## [EXERCISE DATA]
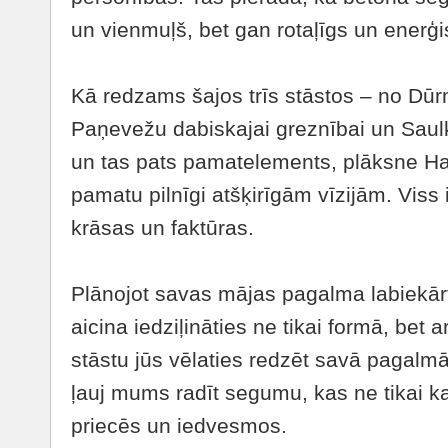
un vienmuļš, bet gan rotaļīgs un enerģi
Kā redzams šajos trīs stāstos – no Dū
Paņevežu dabiskajai greznībai un Saulk
un tas pats pamatelements, plāksne Ha
pamatu pilnīgi atšķirīgām vīzijām. Viss 
krāsas un faktūras.
Plānojot savas mājas pagalma labiekā
aicina iedziļināties ne tikai formā, bet 
stāstu jūs vēlaties redzēt savā pagalm
ļauj mums radīt segumu, kas ne tikai kal
priecēs un iedvesmos.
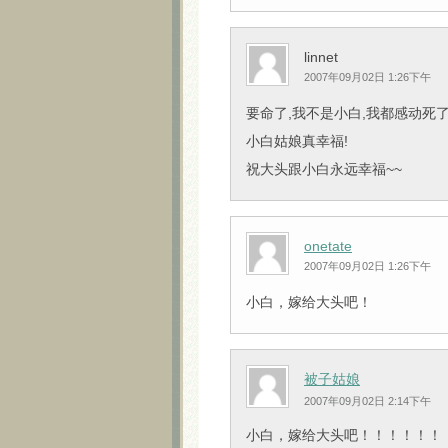
linnet
2007年09月02日 1:26下午
要命了,我不是小白,我都感动死
小白姑娘真幸福!
祝大头跟小白永远幸福~~
onetate
2007年09月02日 1:26下午
小白，嫁给大头吧！
被子姑娘
2007年09月02日 2:14下午
小白，嫁给大头吧！！！！！！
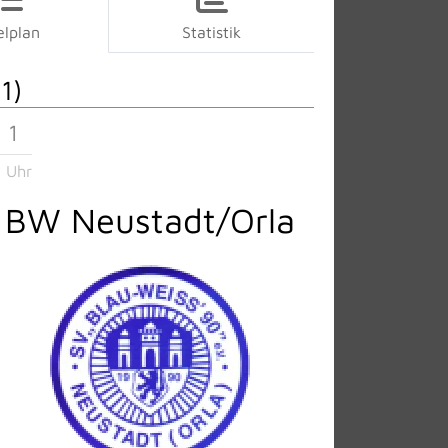
elplan
Statistik
1)
 1
 Uhr
BW Neustadt/Orla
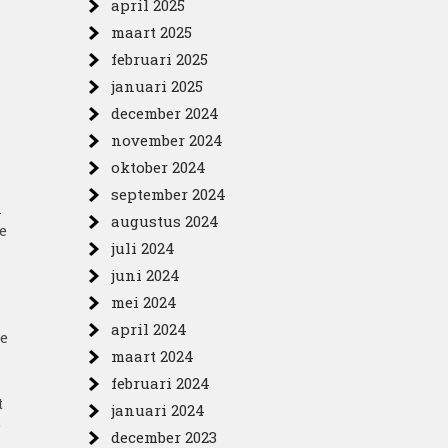
april 2025
maart 2025
februari 2025
januari 2025
december 2024
november 2024
oktober 2024
september 2024
n
augustus 2024
e
juli 2024
juni 2024
mei 2024
april 2024
de
maart 2024
februari 2024
t
januari 2024
e
december 2023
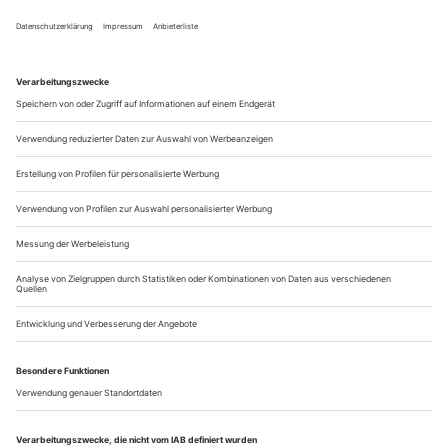
nach Frank Witzel «Die Erfindung der Roten Armee Fraktion ...»
Es war der Roman mit dem längsten Titel der Saison, und er
wurde zur allgemeinen Überraschung mit dem sonst
durchaus eher dem leichter Bekömmlichen zugeneigten
Deutschen Buchpreis 2015 gekrönt: Frank Witzels «Die
Erfindung der Roten Armee Fraktion durch einen manisch-
depressiven Teenager im Sommer 1969». Auf über 800 Seiten
in mannigfaltigen Textsorten reflektiert,...
Neue Stücke
Kaum hat das Mülheimer Stückefestival seine Preise verteilt,
klopfen am Deutschen Theater Berlin die Autorentheatertage
an die Pforte. Als Sieger fest stehen jetzt schon Dominik
Buschs «Das Gelübde» (R: Lily Sykes) über einen Arzt ohne
Grenzen, Stefan Hornbachs «Über meine Leiche» (R: Nicolas
Charoux), ein Stück über zwei sehr unterschiedliche
Todgeweihte, sowie...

## [ASSIGNED TASK]
Retype the records exactly, but skip the pictures.

## [SOLUTION FOR THIS TASK]
un vienmuļš, bet gan rotaļīgs un enerģi
Kā redzams šajos trīs stāstos – no Dū
Paņevežu dabiskajai greznībai un Saulk
un tas pats pamatelements, plāksne Ha
pamatu pilnīgi atšķirīgām vīzijām. Viss 
krāsas un faktūras.
Plānojot savas mājas pagalma labiekā
aicina iedziļināties ne tikai formā, bet 
stāstu jūs vēlaties redzēt savā pagalm
ļauj mums radīt segumu, kas ne tikai kal
priecēs un iedvesmos.
linnet
2007年09月02日 1:26下午
要命了,我不是小白,我都感动死
小白姑娘真幸福!
祝大头跟小白永远幸福~~
onetate
2007年09月02日 1:26下午
小白，嫁给大头吧！
被子姑娘
2007年09月02日 2:14下午
小白，嫁给大头吧！！！！！！
elplan
Statistik
1)
 1
 Uhr
BW Neustadt/Orla
april 2025
maart 2025
februari 2025
januari 2025
december 2024
november 2024
oktober 2024
september 2024
n
augustus 2024
e
juli 2024
juni 2024
mei 2024
april 2024
de
maart 2024
februari 2024
t
januari 2024
e
december 2023
nach Frank Witzel «Die Erfindung der Roten Armee Fraktion ...»
Es war der Roman mit dem längsten Titel der Saison, und er
wurde zur allgemeinen Überraschung mit dem sonst
durchaus eher dem leichter Bekömmlichen zugeneigten
Deutschen Buchpreis 2015 gekrönt: Frank Witzels «Die
Erfindung der Roten Armee Fraktion durch einen manisch-
depressiven Teenager im Sommer 1969». Auf über 800 Seiten
in mannigfaltigen Textsorten reflektiert,...
Neue Stücke
Kaum hat das Mülheimer Stückefestival seine Preise verteilt,
klopfen am Deutschen Theater Berlin die Autorentheatertage
an die Pforte. Als Sieger fest stehen jetzt schon Dominik
Buschs «Das Gelübde» (R: Lily Sykes) über einen Arzt ohne
Grenzen, Stefan Hornbachs «Über meine Leiche» (R: Nicolas
Charoux), ein Stück über zwei sehr unterschiedliche
Todgeweihte, sowie...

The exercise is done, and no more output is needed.